Lu recognizes Trump’s threat was the unexpected secret weapon to boost Triller’s visibility. The timing was even more fortuitous for Triller, as the coronavirus kept people looking for more content to devour and apps to scroll. The first week of August was a particularly momentous milestone for Triller, as news reports circulated that Trump planned to ban TikTok.

As users looked for "the next best thing," Lu said, Triller hit No. 1 in the App store across 52 different countries within 12 hours of Trump's initial announcement on July 31. Yahoo Finance has reached out to Apple to confirm this claim and will update this article with any response we receive.

"Our tech guys didn’t sleep for three days. We were all scrambling. But it was an interesting and very exciting time for us,” he said, noting that Triller also became prominent in India after that country's TikTok ban.

LOS ANGELES, CALIFORNIA - NOVEMBER 28: Jake Paul throws a punch against Nate Robinson in the first round during Mike Tyson vs Roy Jones Jr. presented by Triller at Staples Center on November 28, 2020 in Los Angeles, California. (Photo by Joe Scarnici/Getty Images for Triller)
LOS ANGELES, CALIFORNIA - NOVEMBER 28: Jake Paul throws a punch against Nate Robinson in the first round during Mike Tyson vs Roy Jones Jr. presented by Triller at Staples Center on November 28, 2020 in Los Angeles, California. (Photo by Joe Scarnici/Getty Images for Triller)

As Triller readies to go public, it faces increased scrutiny, particularly about claims that it puffs up its figures. On Feb. 16, a Billboard report, citing an unnamed source with direct knowledge, found the company misrepresented the number of monthly active users it had — 25 million instead of the 50 million it claimed. Lu had said the discrepancies didn’t matter, but then proceeded to deny them and threatened to sue app intelligence firm Apptopia over claims that it had inflated its downloads. Lu told Yahoo Finance he is now working with Apptopia, Nielsen, and market intelligence firm Sensor Tower to verify its metrics.

Triller still lives in the overwhelming shadow of TikTok, whose existence in the U.S. is more certain during the Biden administration. As of December 2020, TikTok was downloaded over 2.6 billion times worldwide, according to Sensor Tower. In January 2021, TikTok had an additional 62 million downloads. The app has 1.1 billion monthly active users, according to recent estimates — dwarfing even Triller's supposedly inflated number of 50 million. ByteDance, TikTok’s parent company, raised new funding at a $180 billion valuation. That compares to a valuation of between $3 billion and $6 billion for Triller.

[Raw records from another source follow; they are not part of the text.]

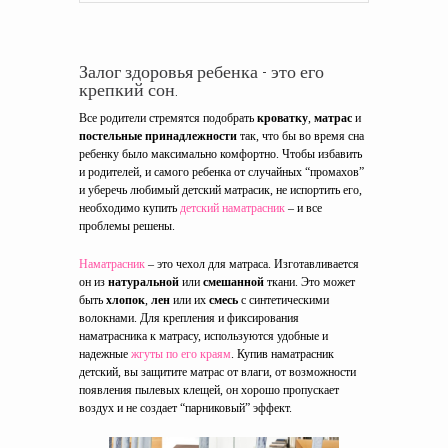
Залог здоровья ребенка - это его
крепкий сон.
Все родители стремятся подобрать
кроватку
,
матрас
и
постельные принадлежности
так, что бы во время сна
ребенку было максимально комфортно. Чтобы избавить
и родителей, и самого ребенка от случайных “промахов”
и уберечь любимый детский матрасик, не испортить его,
необходимо купить
детский наматрасник
– и все
проблемы решены.
Наматрасник
– это чехол для матраса. Изготавливается
он из
натуральной
или
смешанной
ткани. Это может
быть
хлопок
,
лен
или их
смесь
с синтетическими
волокнами. Для крепления и фиксирования
наматрасника к матрасу, используются удобные и
надежные
жгуты по его краям
. Купив наматрасник
детский, вы защитите матрас от влаги, от возможности
появления пылевых клещей, он хорошо пропускает
воздух и не создает “парниковый” эффект.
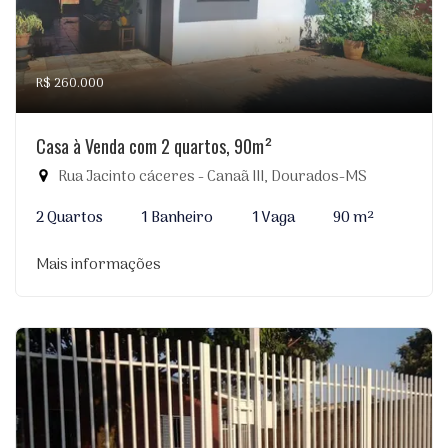
R$ 260.000
Casa à Venda com 2 quartos, 90m²
Rua Jacinto cáceres - Canaã III, Dourados-MS
2 Quartos
1 Banheiro
1 Vaga
90 m²
Mais informações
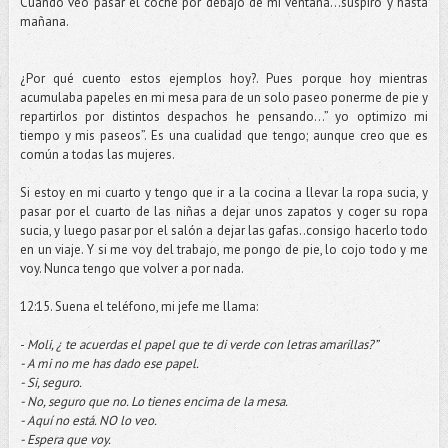
Cuando veo pasar el coche por debajo de mi ventana…suspiro y hasta
mañana.
¿Por qué cuento estos ejemplos hoy?. Pues porque hoy mientras
acumulaba papeles en mi mesa para de un solo paseo ponerme de pie y
repartirlos por distintos despachos he pensando…” yo optimizo mi
tiempo y mis paseos”. Es una cualidad que tengo; aunque creo que es
común a todas las mujeres.
Si estoy en mi cuarto y tengo que ir a la cocina a llevar la ropa sucia, y
pasar por el cuarto de las niñas a dejar unos zapatos y coger su ropa
sucia, y luego pasar por el salón a dejar las gafas..consigo hacerlo todo
en un viaje. Y si me voy del trabajo, me pongo de pie, lo cojo todo y me
voy. Nunca tengo que volver a por nada.
12:15. Suena el teléfono, mi jefe me llama:
-
Moli, ¿ te acuerdas el papel que te di verde con letras amarillas?”
- A mi no me has dado ese papel.
- Si, seguro.
- No, seguro que no. Lo tienes encima de la mesa.
- Aquí no está. NO lo veo.
- Espera que voy.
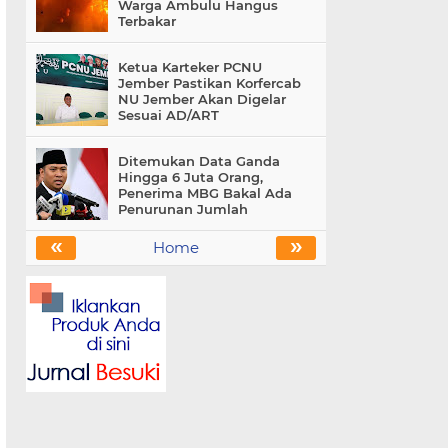
Warga Ambulu Hangus
Terbakar
Ketua Karteker PCNU
Jember Pastikan Korfercab
NU Jember Akan Digelar
Sesuai AD/ART
Ditemukan Data Ganda
Hingga 6 Juta Orang,
Penerima MBG Bakal Ada
Penurunan Jumlah
«
»
Home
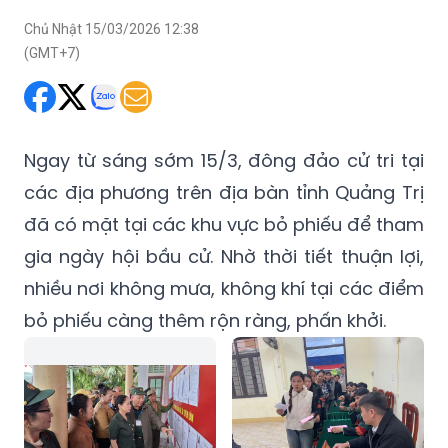
Chủ Nhật 15/03/2026 12:38
(GMT+7)
Ngay từ sáng sớm 15/3, đông đảo cử tri tại
các địa phương trên địa bàn tỉnh Quảng Trị
đã có mặt tại các khu vực bỏ phiếu để tham
gia ngày hội bầu cử. Nhờ thời tiết thuận lợi,
nhiều nơi không mưa, không khí tại các điểm
bỏ phiếu càng thêm rộn ràng, phấn khởi.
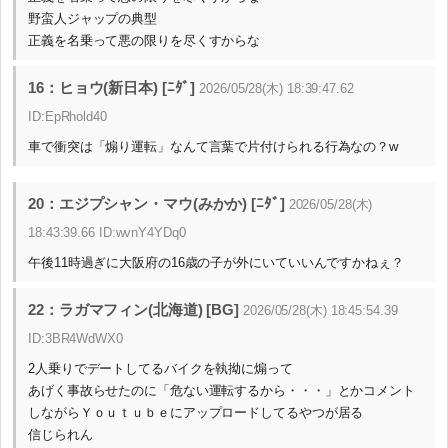
野蛮人ジャップの典型
正義を名乗って悪の限りを尽くすからな
16：ヒョウ(新日本) [ﾆﾀﾞ]
2026/05/28(木) 18:39:47.62
ID:EpRhold40
車で衝突は「煽り運転」なんて言葉で片付けられる行為なの？w
20：エジプシャン・マウ(みかか) [ﾆﾀﾞ]
2026/05/28(木)
18:43:39.66 ID:wvnY4YDq0
午後11時過ぎに大阪府の16歳の子が外にいていいんですかねぇ？
22：ラガマフィン(北海道) [BG]
2026/05/28(木) 18:45:54.39
ID:3BR4WdWX0
2人乗りでデートしてるバイクを執拗に煽って
あげく事故らせたのに「危ない運転するから・・・」とかコメント
しながらＹｏｕｔｕｂｅにアップロードしてるやつが居る
信じられん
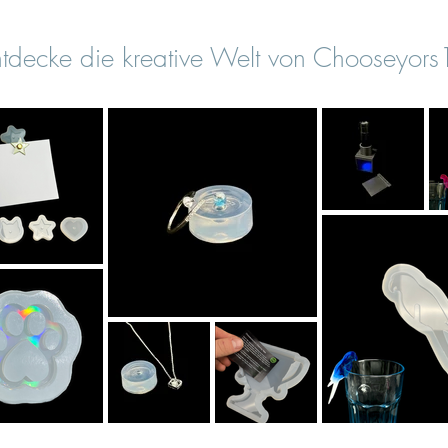
tdecke die kreative Welt von Chooseyor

Still, Lu feels confident about the corner of the internet that Triller has carved out for itself. “We want to entertain you. We want to find content that you're going to find really compelling," he said. "And we want the next superstar to come out on Triller...the next Justin Bieber, the next Chris Brown, to be discovered through Triller. That's been our model since day one."